DJ534 commented 3 years ago

Hi, I am using xlnt on ubuntu 20.04 with letters with accents without any problems - I am reading and writing names in czech languague. I am reading documents created in windows in MS Office. They include these characters: ěščřžýáíéůú (I do not know, if they display correctly to you).

fmdn commented 3 years ago

Thank you for your reply, I have something like this "Enseignement général" while i read this "Enseignement général"

DJ534 commented 3 years ago

I am not a specialist on encoding at all. But I will try to make my best guess here. If you just read data and send them on the standard output and get the character mismatch, your OS probably uses different encoding then the data in the xlsx file. The compiler uses its own encoding as well. Unfortunatelly, I do not know, how this comes exactly into play.

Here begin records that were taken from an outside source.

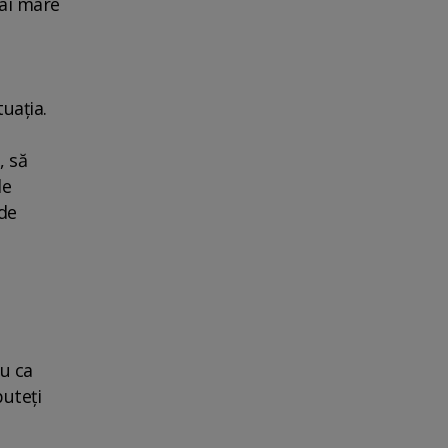
mai mare
uaţia.
, să
le
 de
ru ca
puteţi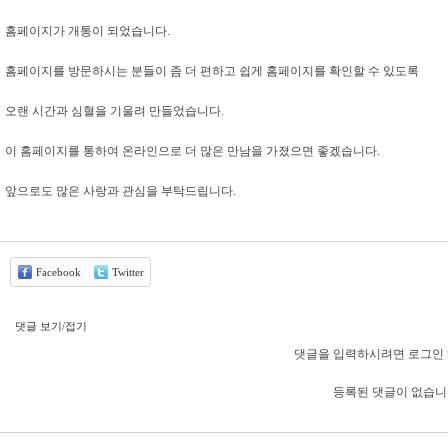
홈페이지가 개통이 되었습니다.
홈페이지를 방문하시는 분들이 좀 더 편하고 쉽게 홈페이지를 확인할 수 있도록
오랜 시간과 심혈을 기울려 만들었습니다.
이 홈페이지를 통하여 온라인으로 더 많은 만남을 가졌으면 좋겠습니다.
앞으로도 많은 사랑과 관심을 부탁드립니다.
Facebook
Twitter
댓글 보기/접기
댓글을 입력하시려면 로그인 
등록된 댓글이 없습니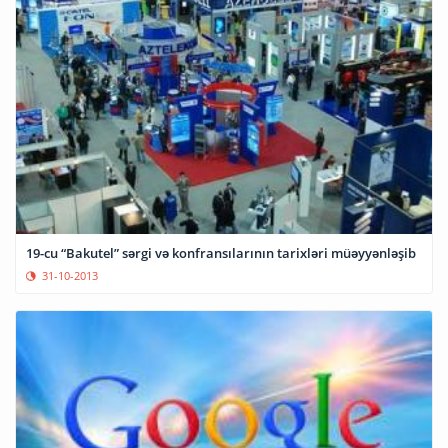
19-cu “Bakutel” sərgi və konfransılarının tarixləri müəyyənləşib
31-10-2013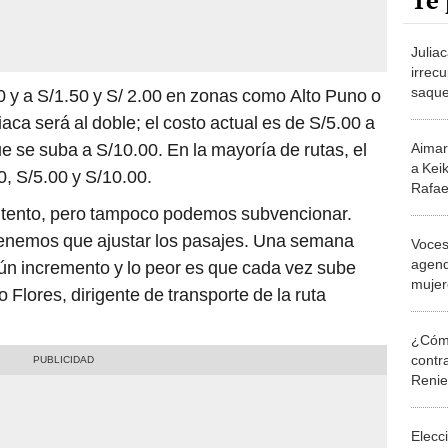
Te 
Juliac
irrec
saque
0 y a S/1.50 y S/ 2.00 en zonas como Alto Puno o
del pa
iaca será al doble; el costo actual es de S/5.00 a
e se suba a S/10.00. En la mayoría de rutas, el
Aimar
a Keik
0, S/5.00 y S/10.00.
Rafae
venga
tento, pero tampoco podemos subvencionar.
tenemos que ajustar los pasajes. Una semana
Voces
agend
n incremento y lo peor es que cada vez sube
mujere
 Flores, dirigente de transporte de la ruta
hídric
¿Cómo
contra
Reni
Elecc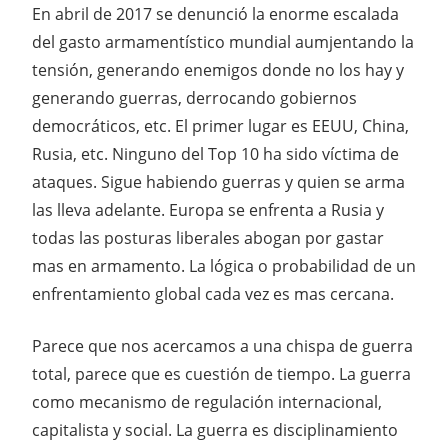
En abril de 2017 se denunció la enorme escalada
del gasto armamentístico mundial aumjentando la
tensión, generando enemigos donde no los hay y
generando guerras, derrocando gobiernos
democráticos, etc. El primer lugar es EEUU, China,
Rusia, etc. Ninguno del Top 10 ha sido víctima de
ataques. Sigue habiendo guerras y quien se arma
las lleva adelante. Europa se enfrenta a Rusia y
todas las posturas liberales abogan por gastar
mas en armamento. La lógica o probabilidad de un
enfrentamiento global cada vez es mas cercana.
Parece que nos acercamos a una chispa de guerra
total, parece que es cuestión de tiempo. La guerra
como mecanismo de regulación internacional,
capitalista y social. La guerra es disciplinamiento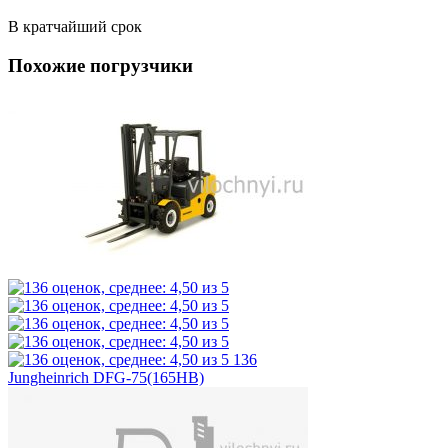
В кратчайший срок
Похожие погрузчики
136
Jungheinrich DFG-75(165HB)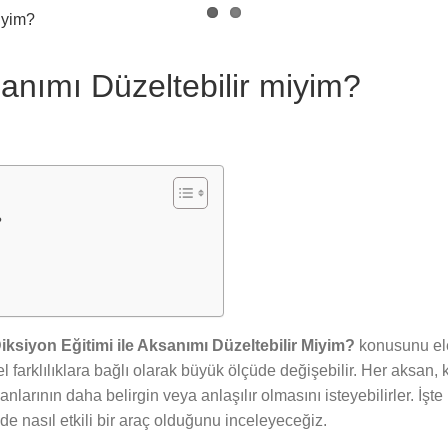
sanımı Düzeltebilir miyim?
?
iksiyon Eğitimi ile Aksanımı Düzeltebilir Miyim?
konusunu ele 
l farklılıklara bağlı olarak büyük ölçüde değişebilir. Her aksan, k
anlarının daha belirgin veya anlaşılır olmasını isteyebilirler. İş
e nasıl etkili bir araç olduğunu inceleyeceğiz.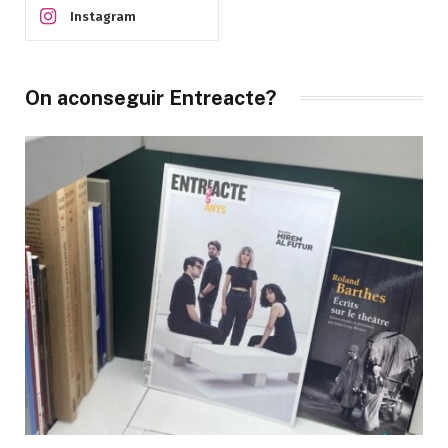
Instagram
On aconseguir Entreacte?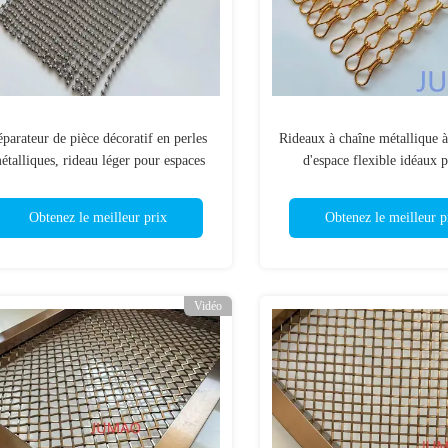
éparateur de pièce décoratif en perles
Rideaux à chaîne métallique à
étalliques, rideau léger pour espaces
d'espace flexible idéaux p
commerciaux
installations décorati
Obtenez le meilleur prix
Obtenez le meilleur p
Vidéo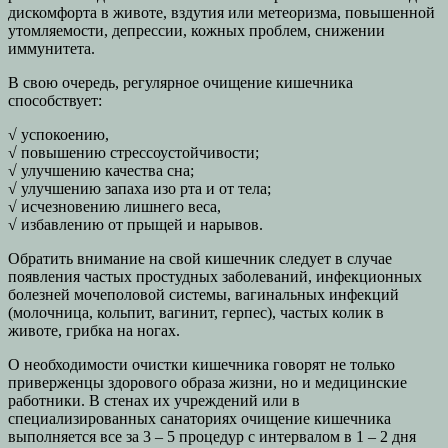
дискомфорта в животе, вздутия или метеоризма, повышенной
утомляемости, депрессии, кожных проблем, снижении
иммунитета.
В свою очередь, регулярное очищение кишечника
способствует:
√ успокоению,
√ повышению стрессоустойчивости;
√ улучшению качества сна;
√ улучшению запаха изо рта и от тела;
√ исчезновению лишнего веса,
√ избавлению от прыщей и нарывов.
Обратить внимание на свой кишечник следует в случае
появления частых простудных заболеваний, инфекционных
болезней мочеполовой системы, вагинальных инфекций
(молочница, кольпит, вагинит, герпес), частых колик в
животе, грибка на ногах.
О необходимости очистки кишечника говорят не только
приверженцы здорового образа жизни, но и медицинские
работники. В стенах их учреждений или в
специализированных санаториях очищение кишечника
выполняется все за 3 – 5 процедур с интервалом в 1 – 2 дня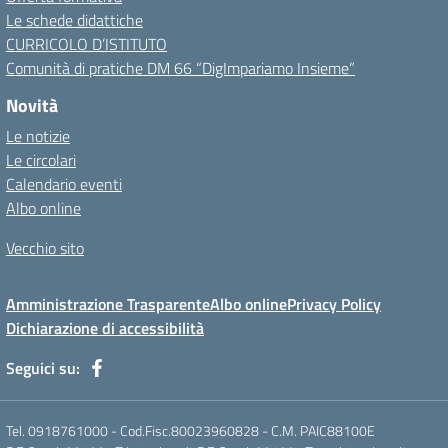
Le schede didattiche
CURRICOLO D’ISTITUTO
Comunità di pratiche DM 66 “DigImpariamo Insieme”
Novità
Le notizie
Le circolari
Calendario eventi
Albo online
Vecchio sito
Amministrazione Trasparente
Albo online
Privacy Policy
Dichiarazione di accessibilità
Seguici su:
Tel. 0918761000 - Cod.Fisc.80023960828 - C.M. PAIC88100E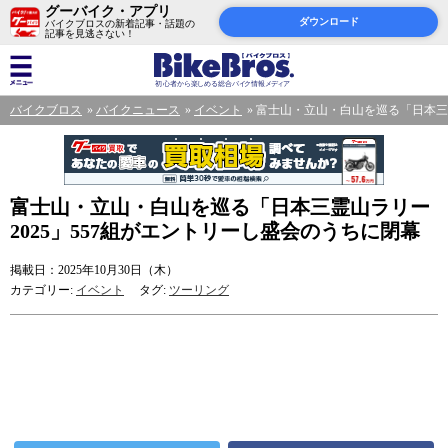
グーバイク・アプリ
ダウンロード
バイクブロスの新着記事・話題の
記事を見逃さない！
バイクブロス
バイクニュース
イベント
富士山・立山・白山を巡る「日本三霊
富士山・立山・白山を巡る「日本三霊山ラリー
2025」557組がエントリーし盛会のうちに閉幕
掲載日：2025年10月30日（木）
カテゴリー:
イベント
タグ:
ツーリング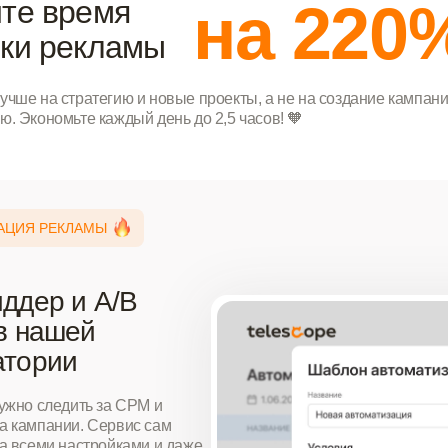
ите время
на 220
йки рекламы
учше на стратегию и новые проекты, а не на создание кампан
ю. Экономьте каждый день до 2,5 часов! 🧡
АЦИЯ РЕКЛАМЫ
ддер и A/B
в нашей
атории
ужно следить за CPM и
а кампании. Сервис сам
а всеми настройками и даже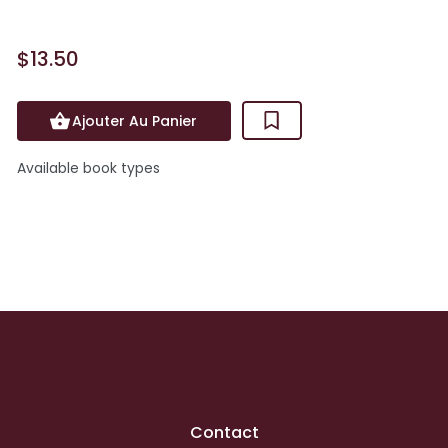
$13.50
Ajouter Au Panier
Available book types
Contact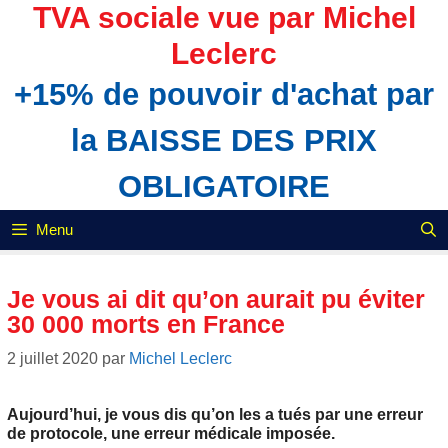
Aller
TVA sociale vue par Michel
au
Leclerc
contenu
+15% de pouvoir d'achat par
la BAISSE DES PRIX
OBLIGATOIRE
Menu
Je vous ai dit qu’on aurait pu éviter
30 000 morts en France
2 juillet 2020
par
Michel Leclerc
Aujourd’hui, je vous dis qu’on les a tués par une erreur
de protocole, une erreur médicale imposée.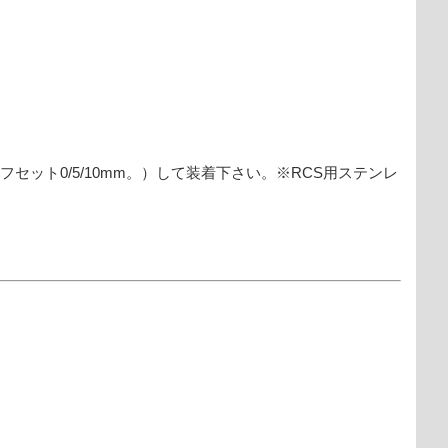
セット0/5/10mm。）して装着下さい。※RCS用ステンレ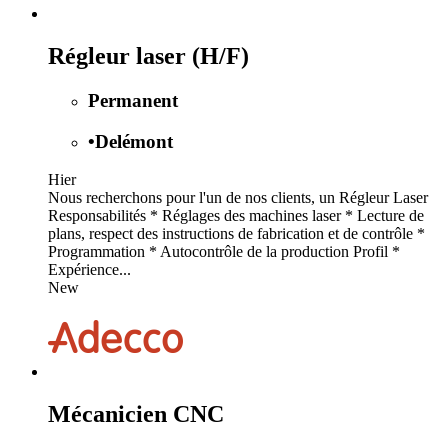
Régleur laser (H/F)
Permanent
•
Delémont
Hier
Nous recherchons pour l'un de nos clients, un Régleur Laser
Responsabilités * Réglages des machines laser * Lecture de
plans, respect des instructions de fabrication et de contrôle *
Programmation * Autocontrôle de la production Profil *
Expérience...
New
Mécanicien CNC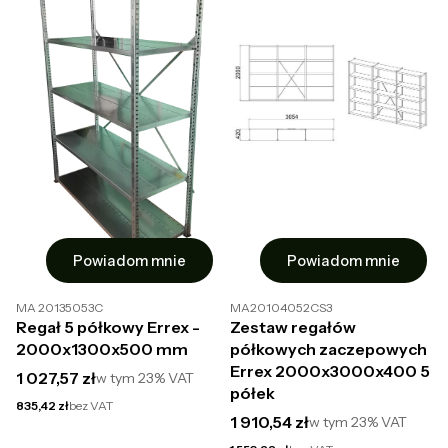
Powiadom mnie
Powiadom mnie
MA 20135053C
MA20104052CS3
Regał 5 półkowy Errex -
Zestaw regałów
2000x1300x500 mm
półkowych zaczepowych
Errex 2000x3000x400 5
Cena brutto
1 027,57 zł
w tym
23%
VAT
półek
Cena netto
835,42 zł
bez VAT
Cena brutto
1 910,54 zł
w tym
23%
VAT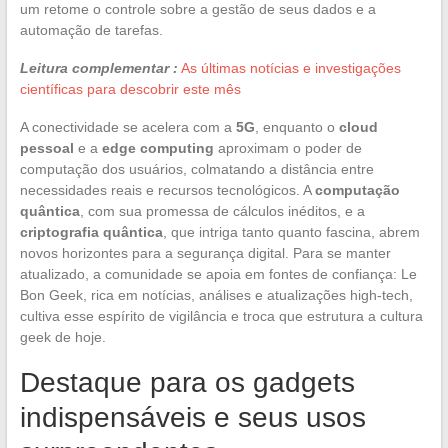
um retome o controle sobre a gestão de seus dados e a
automação de tarefas.
Leitura complementar :
As últimas notícias e investigações
científicas para descobrir este mês
A conectividade se acelera com a
5G
, enquanto o
cloud
pessoal
e a
edge computing
aproximam o poder de
computação dos usuários, colmatando a distância entre
necessidades reais e recursos tecnológicos. A
computação
quântica
, com sua promessa de cálculos inéditos, e a
criptografia quântica
, que intriga tanto quanto fascina, abrem
novos horizontes para a segurança digital. Para se manter
atualizado, a comunidade se apoia em fontes de confiança: Le
Bon Geek, rica em notícias, análises e atualizações high-tech,
cultiva esse espírito de vigilância e troca que estrutura a cultura
geek de hoje.
Destaque para os gadgets
indispensáveis e seus usos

Here, I found something, that can be usefull to you: https://stackoverflow.com/questions/45194771/are-xlsx-files-utf-8-encoded-by-definition

So, try to check the xlsx document encoding and the system encoding first. If there is a mismatch, there are some libraries performing conversions. Like qt for example

https://doc.qt.io/archives/qtjambi-4.5.2_01/com/trolltech/qt/core/QTextCodec.html

EDIT: I have been playing with the example, that you provided, for a while and figured out, that most probably the mismatch occurs between Windows-1252 encoding and UTF-8 encoding. So, I suspect your xlsx file to be in UTF-8 encoding and system with Windows-1252 encoding. Are you running windows?

fmdn commented 3 years ago

Thank you, You are right, my file was wroten with UTF-8 but the string i use use is Latin1.